Z drugiej strony w wielu krajach dawnego bloku wschodniego ceny paliw są podobne jak w naszym kraju. Najtańszym krajem Unii Europejskiej jest Bułgaria, gdzie Pb95 kosztuje zaledwie 2,26 lewy, czyli około 5 zł. Dodajmy, że w Polsce na to samo paliwo średnio wydamy 5,09 zł. Czyli niewiele więcej. Inne kraje europejskie (niekoniecznie unijne) z relatywnie tanim paliwem to m.in. Czechy (31,6 korony, czyli 5,29 zł), Kosowo (w przeliczeniu 4,55 zł), Litwa (1,22 euro, czyli 5,28 zł), Rumunia (5,5 leja, a zatem 5,11 zł), Węgry (400 forintów, więc 5,34 zł) albo Turcja (6,29 liry, czyli 4,9 zł). Jak widać, wybierając się w długą podróż, np. do Bułgarii, można zaplanować ją tak, by zdecydowanie zmniejszyć jej koszty.

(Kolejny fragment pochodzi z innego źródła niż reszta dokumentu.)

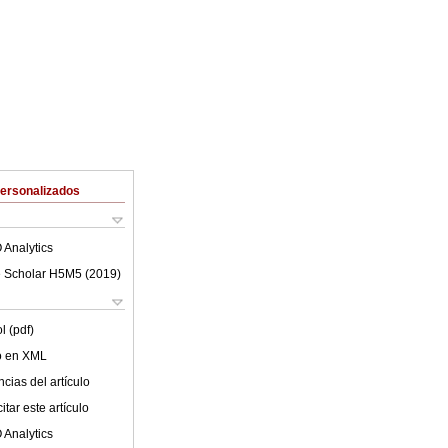
Personalizados
 Analytics
 Scholar H5M5 (
2019
)
l (pdf)
lo en XML
cias del artículo
tar este artículo
 Analytics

A które europejskie kraje są bardzo drogie, oprócz Holandii? Pewnie nikogo nie zdziwi, że paliwo kosztuje bardzo dużo w Norwegii, ale to specyficzny kraj, który stara się ludzi zniechęcać do korzystania z samochodów z tradycyjnym napędem. W Norwegii litr benzyny kosztuje zatem 16,6 korony, a więc 7,64 zł. Ciekawe, że jest to mimo wszystko cena nieznacznie niższa niż w Holandii!

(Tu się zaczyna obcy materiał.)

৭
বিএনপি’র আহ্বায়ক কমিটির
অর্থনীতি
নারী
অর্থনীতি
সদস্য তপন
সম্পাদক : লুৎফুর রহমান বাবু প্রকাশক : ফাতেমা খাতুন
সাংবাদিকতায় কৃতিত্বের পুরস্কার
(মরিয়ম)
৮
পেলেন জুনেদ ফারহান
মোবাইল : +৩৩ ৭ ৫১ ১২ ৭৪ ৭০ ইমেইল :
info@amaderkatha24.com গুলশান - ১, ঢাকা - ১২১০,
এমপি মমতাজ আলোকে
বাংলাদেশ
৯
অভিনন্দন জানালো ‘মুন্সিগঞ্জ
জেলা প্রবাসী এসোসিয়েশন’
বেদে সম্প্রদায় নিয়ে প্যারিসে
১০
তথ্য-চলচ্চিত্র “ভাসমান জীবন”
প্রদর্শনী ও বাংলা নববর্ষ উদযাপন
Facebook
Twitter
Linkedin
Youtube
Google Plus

Dużo za benzynę zapłacimy też we Włoszech (1,67 euro, w przeliczeniu 7,23 zł), Portugalii (1,65 euro, 7,14 zł), Grecji (1,63 euro, 7,07 zł). We Francji, która również jest często odwiedzanym krajem wakacyjnym, paliwo jest jednak tańsze i średnio kosztuje 6,69 zł (1,54 euro). Tyle że Francja to bardzo duży kraj, w którym jedynie nadmorskie miejscowości są popularne w trakcie wakacji. I tam za paliwo zapłacimy tyle, co we Włoszech lub Portugalii. Podobnie jest zresztą w Chorwacji, gdzie średnia to 9,83 kuny (5,75 zł), ale na wybrzeżu ceny są zdecydowanie wyższe.

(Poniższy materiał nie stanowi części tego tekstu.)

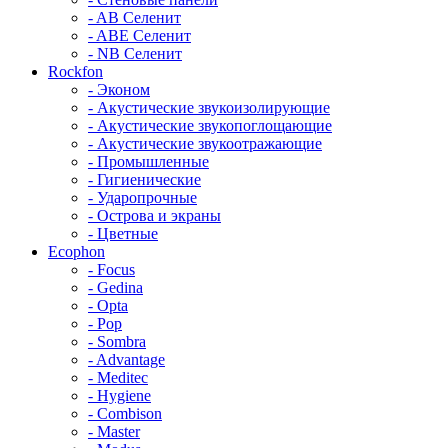
- AB Селенит
- ABE Селенит
- NB Селенит
Rockfon
- Эконом
- Акустические звукоизолирующие
- Акустические звукопоглощающие
- Акустические звукоотражающие
- Промышленные
- Гигиенические
- Ударопрочные
- Острова и экраны
- Цветные
Ecophon
- Focus
- Gedina
- Opta
- Pop
- Sombra
- Advantage
- Meditec
- Hygiene
- Combison
- Master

W praktyce zawsze wybierając się za granicę warto zatankować do pełna przed opuszczeniem naszego kraju, ale nie na autostradowej stacji benzynowej. Później trzeba pamiętać o tym, by nie czekać z tankowaniem do ostatniej chwili. Np. na trasie do Słowenii relatywnie niedużo zapłacimy za paliwo w Austrii. Gdy celem podróży jest Chorwacja, możemy spokojnie tankować w tym kraju, ale raczej w pewnej odległości od popularnych nadmorskich miejscowości, jak Split, Makarska, czy Dubrownik.